The Most Common Skincare Misconceptions, Explained

With all the different skin care and beauty terms out there, it can be hard to decipher what’s really what and what they all do, as well as understand why you need them. That’s why we enlisted the help of two dermatologists for a clear-cut explanation of some of the most confusing skin care misconceptions. 

Hydration does not mean just water
Delray Beach, FL, dermatologist Dr. Janet Allenby says that skin needs hydration and most people equate that to a reflection of how much water they drink. In actuality, hydrating the skin from the inside out by drinking enough water is important, but it’s equally important to hydrate with the right skin care products. “Aging and certain skin disorders cause water loss for a variety of reasons and there are ways to improve skin integrity.” 

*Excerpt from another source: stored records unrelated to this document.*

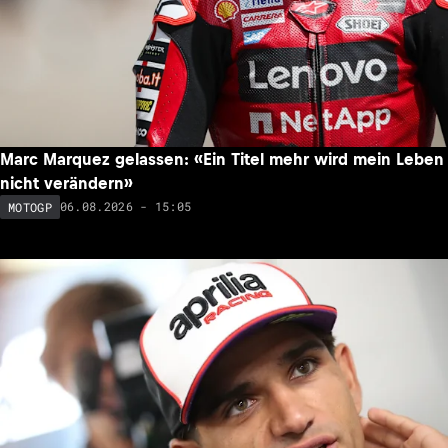
Marc Marquez gelassen: «Ein Titel mehr wird mein Leben
nicht verändern»
06.08.2026 - 15:05
MOTOGP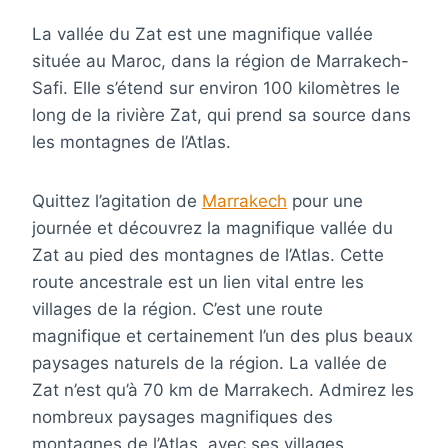
La vallée du Zat est une magnifique vallée
située au Maroc, dans la région de Marrakech-
Safi. Elle s’étend sur environ 100 kilomètres le
long de la rivière Zat, qui prend sa source dans
les montagnes de l’Atlas.
Quittez l’agitation de
Marrakech
pour une
journée et découvrez la magnifique vallée du
Zat au pied des montagnes de l’Atlas. Cette
route ancestrale est un lien vital entre les
villages de la région. C’est une route
magnifique et certainement l’un des plus beaux
paysages naturels de la région. La vallée de
Zat n’est qu’à 70 km de Marrakech. Admirez les
nombreux paysages magnifiques des
montagnes de l’Atlas, avec ses villages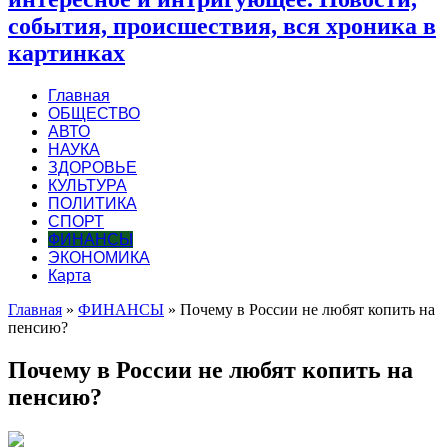
события, происшествия, вся хроника в
картинках
Главная
ОБЩЕСТВО
АВТО
НАУКА
ЗДОРОВЬЕ
КУЛЬТУРА
ПОЛИТИКА
СПОРТ
ФИНАНСЫ
ЭКОНОМИКА
Карта
Главная
»
ФИНАНСЫ
»
Почему в России не любят копить на
пенсию?
Почему в России не любят копить на
пенсию?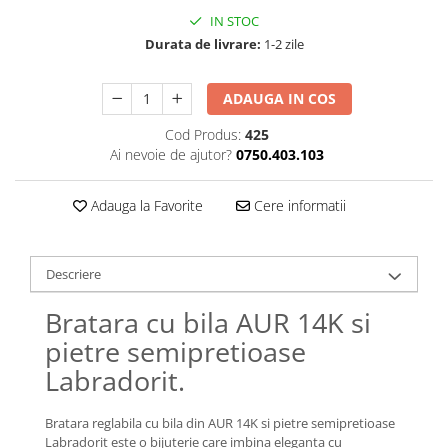
Lănțișoare cu Semilună
IN STOC
Lănțișoare cu Zodii
Durata de livrare:
1-2 zile
Lănțișoare cu Animale
Lănțișoare cu Molecule
ADAUGA IN COS
Lănțișoare cu Pietre Naturale
Cod Produs:
425
Lănțișoare Argint Diverse
Ai nevoie de ajutor?
0750.403.103
COLIERE CU PERLE
Coliere cu Perle Naturale
Adauga la Favorite
Cere informatii
Coliere cu Perle Preciosa
COLIERE ȘNUR REGLABIL
Descriere
Coliere cu Inimioare
Coliere cu Cruce
Bratara cu bila AUR 14K si
Coliere cu Stea
pietre semipretioase
Coliere cu Soare
Labradorit.
Coliere cu Semilună
Coliere cu Zodii
Bratara reglabila cu bila din AUR 14K si pietre semipretioase
Coliere cu Flori
Labradorit este o bijuterie care imbina eleganta cu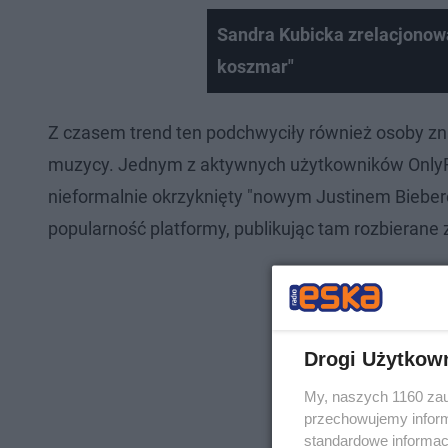
Sandra Kubicka zrelacjonowa
koszmar"
Z czasem trend ten podchwyciły również osoby znan
muzycy. Jednym z aktywnych użytkowników OnlyFans
nieformalnie okrzyknięty "nowym Justinem Bieber
popularność platformy, publikując tam rozbierane z
Drogi Użytkow
My, naszych 1160 zau
przechowujemy informa
standardowe informac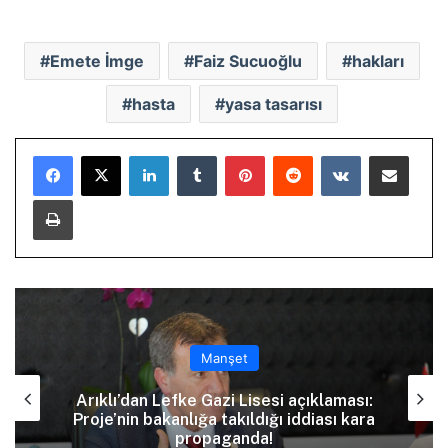
Emete İmge
Faiz Sucuoğlu
hakları
hasta
yasa tasarısı
LinkedIn
Tumblr
Pinterest
Reddit
VKontakte
E-Posta ile paylaş
Yazdır
Manşet
Arıklı’dan Lefke Gazi Lisesi açıklaması:
Proje’nin bakanlığa takıldığı iddiası kara
propaganda!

Injectables, toxins and fillers are not one in the same
Although injectables, toxins and fillers may sound similar and are often referenced together, they are two separate entities that act independently of each other. “Patients get confused and don’t understand the difference,” says Dr. Allenby. “Injectables are a broad term for which we can reverse aging without surgery. It encompasses neurotoxin injections and different types of fillers. Neurotoxins temporarily relax muscle actions that create wrinkles, and fillers consist of products such as hyaluronic acids for skin lifting and line filling, plus collagen stimulating fillers like Sculptra and Radiesse for lifting and restructuring volume.” Miami dermatologist Dr. Janice Lima Maribona adds that patients often refer to all toxins and fillers as Botox. “I have people that come in saying please don’t put Botox in my cheeks!” 

SPF isn’t fully understood
We know it’s important to wear sunscreen, but a large majority of patients still are lost when it comes to deciphering and understanding SPF factors. The SPF number on a product basically means how many minutes you can be exposed to the sun for before the damaging effects start to be created. “A large portion of patients don’t understand how sunscreens really work—they understand them as non-burning suntan lotions. SPF is not really understood as far as what the SPF number really means,” says Dr. Lima Maribona. 

Not all lasers are going to burn you
Laser treatments are so confusing to the patient. There are a number of different lasers for many different usages and a lot of people hear the word laser and assume it’s going to ‘burn your face off,'” says Dr. Allenby. But, that’s not necessarily the case. “Each laser is different and should be described and used specifically depending on what the patient needs.”